Justice of the Federal Constitutional Court of Germany
- In office 14 September 1994 – 2 October 2006
- Succeeded by: Wilhelm Schluckebier [de]

= Evelyn Haas =

German judge and Honorary Professor of Law

Evelyn Haas, born Evelyn Traeger (born 7 April 1949) is a German former First Senate Constitutional Court judge and current Honorary Professor of Law. She was the first woman to be elected to the Constitutional Court in Germany.

==Biography==
After receiving her doctorate in 1974, Haas became a judge in Lower Saxony. She was at the Administrative Court for ten months, then seconded to the local government in Wolfsburg. From 1982 to 1986 she was seconded as a research assistant at the Federal Government of Germany and from 1986 to 1990, a judge at the Higher Administrative Court of Lüneburg. From 1987 to 1990 she was also Head of Unit in the Lower Saxony State Chancellery.

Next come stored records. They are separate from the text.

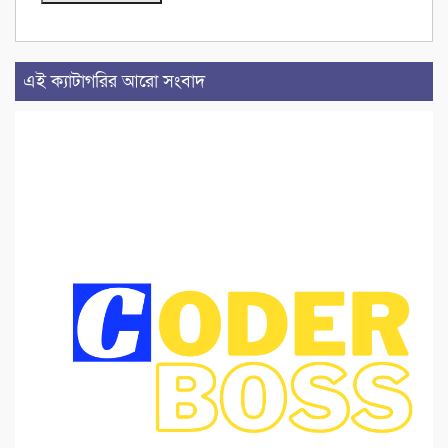
এই ক্যাটাগরির আরো সংবাদ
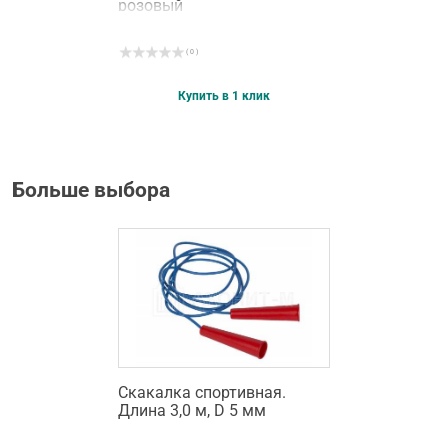
розовый
( 0 )
Купить в 1 клик
Больше выбора
Скакалка спортивная.
Длина 3,0 м, D 5 мм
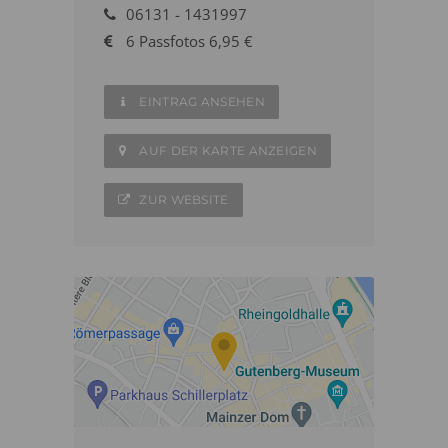
06131 - 1431997
6 Passfotos 6,95 €
EINTRAG ANSEHEN
AUF DER KARTE ANZEIGEN
ZUR WEBSITE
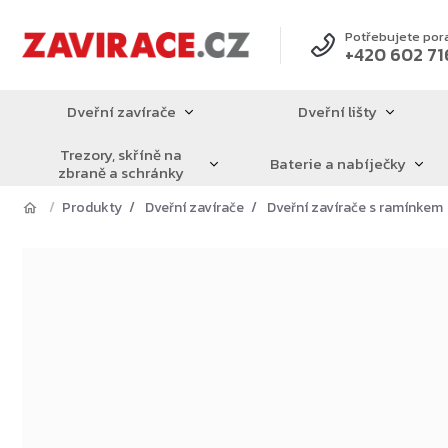
Přejít
na
Potřebujete por
+420 602 71
obsah
Dveřní zavírače
Dveřní lišty
Trezory, skříně na
Baterie a nabíječky
zbraně a schránky
Produkty
Dveřní zavírače
Dveřní zavírače s ramínkem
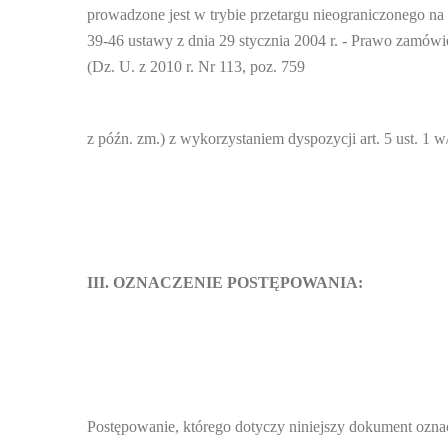
prowadzone jest w trybie przetargu nieograniczonego na 
39-46 ustawy z dnia 29 stycznia 2004 r. - Prawo zamów
(Dz. U. z 2010 r. Nr 113, poz. 759
z późn. zm.) z wykorzystaniem dyspozycji art. 5 ust. 1 
III. OZNACZENIE POSTĘPOWANIA:
Postępowanie, którego dotyczy niniejszy dokument ozna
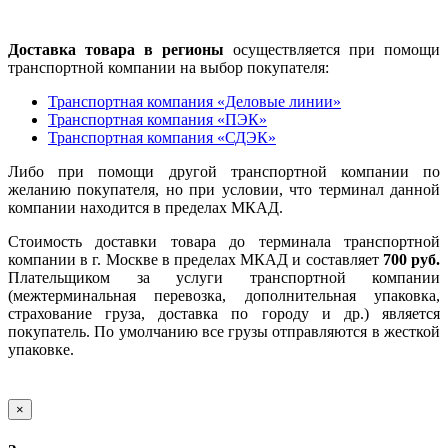
Доставка товара в регионы
осуществляется при помощи
транспортной компании на выбор покупателя:
Транспортная компания «Деловые линии»
Транспортная компания «ПЭК»
Транспортная компания «СДЭК»
Либо при помощи другой транспортной компании по
желанию покупателя, но при условии, что терминал данной
компании находится в пределах МКАД.
Стоимость доставки товара до терминала транспортной
компании в г. Москве в пределах МКАД и составляет
700 руб.
Плательщиком за услуги транспортной компании
(межтерминальная перевозка, дополнительная упаковка,
страхование груза, доставка по городу и др.) является
покупатель. По умолчанию все грузы отправляются в жесткой
упаковке.
×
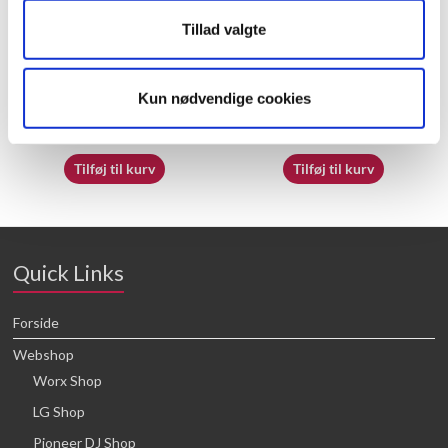
Tillad valgte
70062230
50037866
Kun nødvendige cookies
16,64
kr.
16,64
kr.
Tilføj til kurv
Tilføj til kurv
Quick Links
Forside
Webshop
Worx Shop
LG Shop
Pioneer DJ Shop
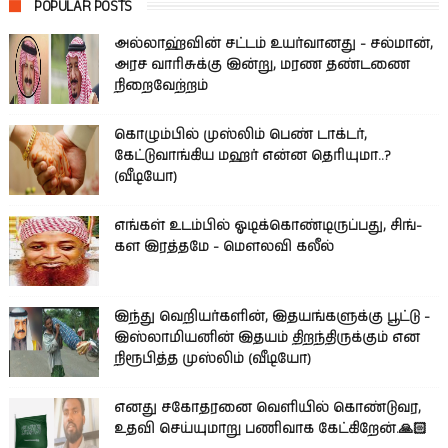
POPULAR POSTS
அல்லாஹ்வின் சட்டம் உயர்வானது - சல்மான்,
அரச வாரிசுக்கு இன்று, மரண தண்டணை
நிறைவேற்றம்
கொழும்பில் முஸ்லிம் பெண் டாக்டர்,
கேட்டுவாங்கிய மஹர் என்ன தெரியுமா..?
(வீடியோ)
எங்கள் உடம்பில் ஓடிக்­கொண்­டி­ருப்­பது, சிங்­
கள இரத்­தமே - மௌலவி கலீல்
இந்து வெறியர்களின், இதயங்களுக்கு பூட்டு -
இஸ்லாமியனின் இதயம் திறந்திருக்கும் என
நிரூபித்த முஸ்லிம் (வீடியோ)
எனது சகோதரனை வெளியில் கொண்டுவர,
உதவி செய்யுமாறு பணிவாக கேட்கிறேன்.🙏🏻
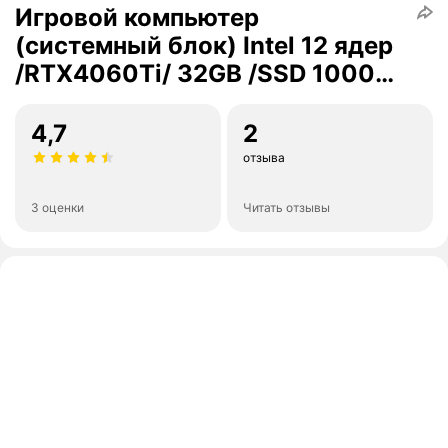
Игровой компьютер
(системный блок) Intel 12 ядер
/RTX4060Ti/ 32GB /SSD 1000Gb
/ 600W / WIN 10 PRO
4,7
2
отзыва
3 оценки
Читать отзывы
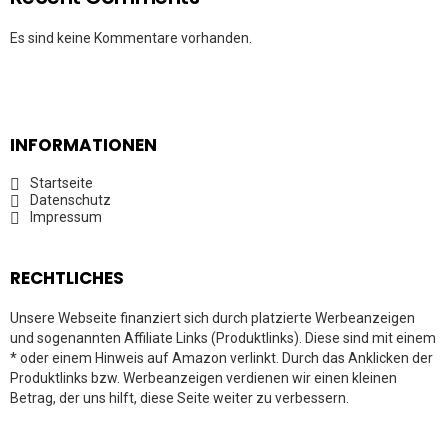
Es sind keine Kommentare vorhanden.
INFORMATIONEN
Startseite
Datenschutz
Impressum
RECHTLICHES
Unsere Webseite finanziert sich durch platzierte Werbeanzeigen
und sogenannten Affiliate Links (Produktlinks). Diese sind mit einem
* oder einem Hinweis auf Amazon verlinkt. Durch das Anklicken der
Produktlinks bzw. Werbeanzeigen verdienen wir einen kleinen
Betrag, der uns hilft, diese Seite weiter zu verbessern.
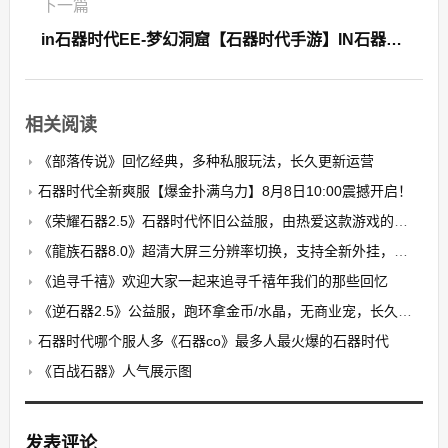
下一篇
in石器时代EE-梦幻洞窟【石器时代手游】IN石器任务真实万人火热在线!全新专业管理运营团队!老玩家回归更有惊喜等着你!极限挑战第三季？
相关阅读
《部落传说》回忆经典，多种私服玩法，长久更新运营
石器时代全新爽服【爆金扑满乌力】8月8日10:00震撼开启！​
《荣耀石器2.5》石器时代怀旧公益服，由热爱这款游戏的玩家自发搭建的公益养老PK服
《龍族石器8.0》超清大屏三分辨率切换，支持全新外挂，无卡顿，无花屏，限7开
《追寻千禧》欢迎大家一起来追寻千禧年我们的那些回忆
《逆石器2.5》公益服，跑环拿金币/水晶，无商业宠，长久稳定
石器时代哪个服人多《石器co》最多人最火爆的石器时代
《百战石器》人气展示图
发表评论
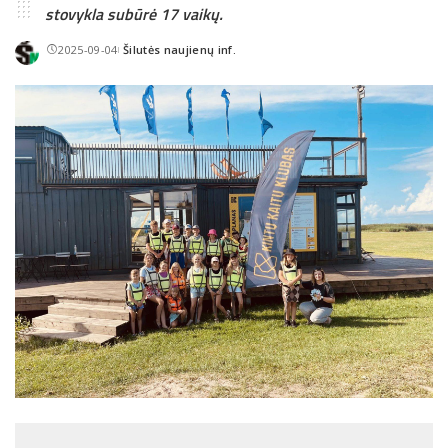
stovykla subūrė 17 vaikų.
2025-09-04
Šilutės naujienų inf.
Posted
by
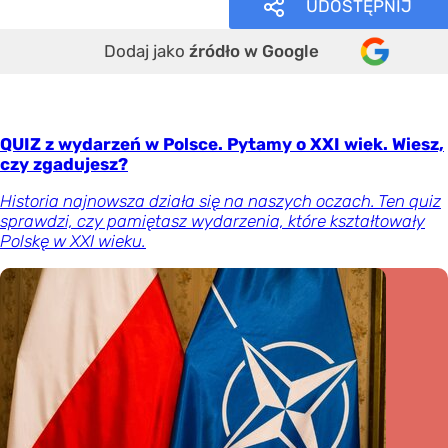
UDOSTĘPNIJ
Dodaj jako
źródło w Google
QUIZ z wydarzeń w Polsce. Pytamy o XXI wiek. Wiesz,
czy zgadujesz?
Historia najnowsza działa się na naszych oczach. Ten quiz
sprawdzi, czy pamiętasz wydarzenia, które kształtowały
Polskę w XXI wieku.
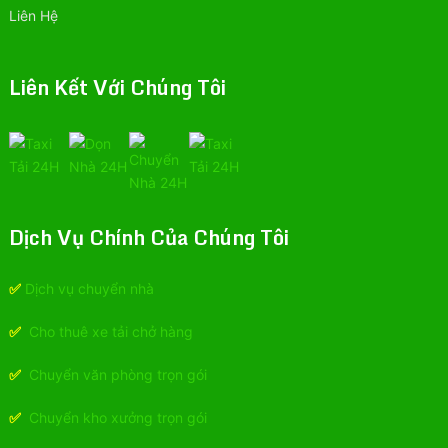
Liên Hệ
Liên Kết Với Chúng Tôi
Dịch Vụ Chính Của Chúng Tôi
✅
Dịch vụ chuyển nhà
✅
Cho thuê xe tải chở hàng
✅
Chuyển văn phòng trọn gói
✅
Chuyển kho xưởng trọn gói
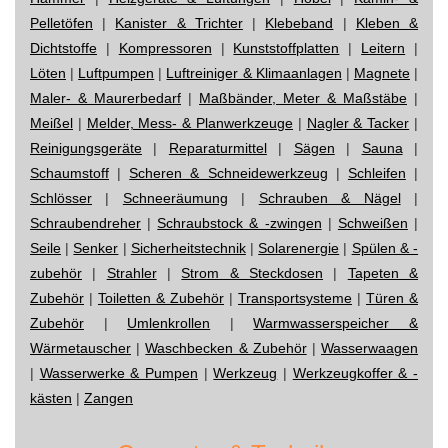
Pelletöfen
|
Kanister & Trichter
|
Klebeband
|
Kleben &
Dichtstoffe
|
Kompressoren
|
Kunststoffplatten
|
Leitern
|
Löten
|
Luftpumpen
|
Luftreiniger & Klimaanlagen
|
Magnete
|
Maler- & Maurerbedarf
|
Maßbänder, Meter & Maßstäbe
|
Meißel
|
Melder, Mess- & Planwerkzeuge
|
Nagler & Tacker
|
Reinigungsgeräte
|
Reparaturmittel
|
Sägen
|
Sauna
|
Schaumstoff
|
Scheren & Schneidewerkzeug
|
Schleifen
|
Schlösser
|
Schneeräumung
|
Schrauben & Nägel
|
Schraubendreher
|
Schraubstock & -zwingen
|
Schweißen
|
Seile
|
Senker
|
Sicherheitstechnik
|
Solarenergie
|
Spülen & -
zubehör
|
Strahler
|
Strom & Steckdosen
|
Tapeten &
Zubehör
|
Toiletten & Zubehör
|
Transportsysteme
|
Türen &
Zubehör
|
Umlenkrollen
|
Warmwasserspeicher &
Wärmetauscher
|
Waschbecken & Zubehör
|
Wasserwaagen
|
Wasserwerke & Pumpen
|
Werkzeug
|
Werkzeugkoffer & -
kästen
|
Zangen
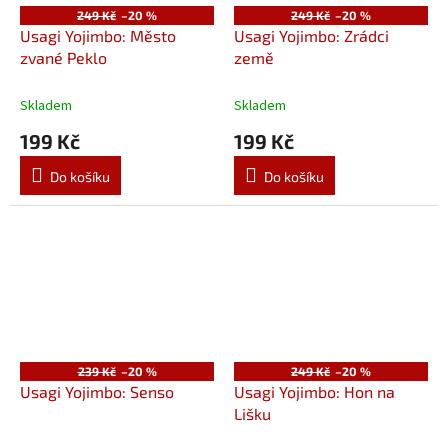
249 Kč
–20 %
249 Kč
–20 %
Usagi Yojimbo: Město
Usagi Yojimbo: Zrádci
zvané Peklo
země
Skladem
Skladem
199 Kč
199 Kč
Do košíku
Do košíku
239 Kč
–20 %
249 Kč
–20 %
Usagi Yojimbo: Senso
Usagi Yojimbo: Hon na
Lišku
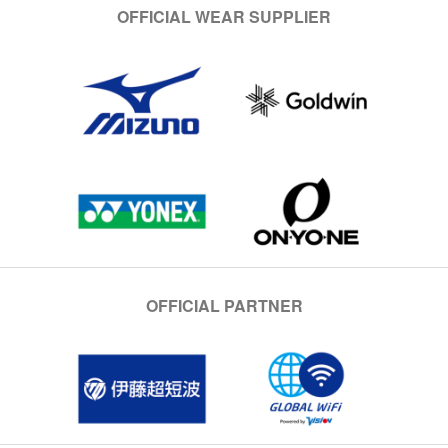
OFFICIAL WEAR SUPPLIER
OFFICIAL PARTNER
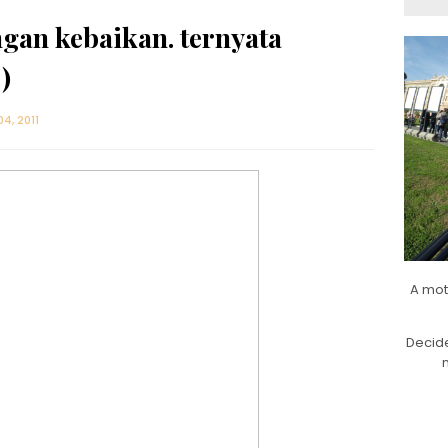
ngan kebaikan. ternyata
)
4, 2011
A mot
Decide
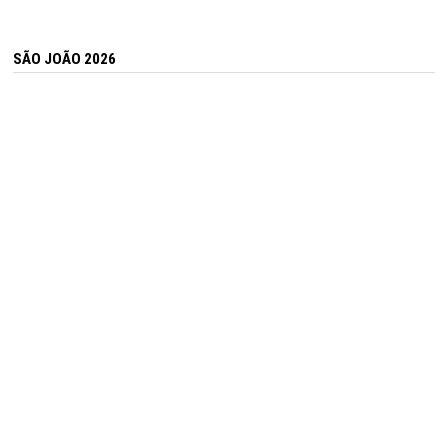
SÃO JOÃO 2026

From September 1994 she was in the First Senate of the Bundesverfassungsgericht (Federal Constitutional Court of Germany). Her twelve-year term ended in 2006 and Wilhelm Schluckebier succeeded her.

She was responsible for certain areas of German tax law, development law, construction law, land law, the German expropriation law, land transport and urban development. She was a planning law specialist, except for environment law. She had input on several landmark case law decisions, sometimes dissenting from her colleagues.

With her departure, only one woman (Christine Hohmann-Dennhardt) sat on the German First Senate. This led to a debate about whether women are still at a disadvantage in the German legal system.

Since 2002 she has taught as an Honorary Professor at Eberhard-Karls-Universität, Tübingen.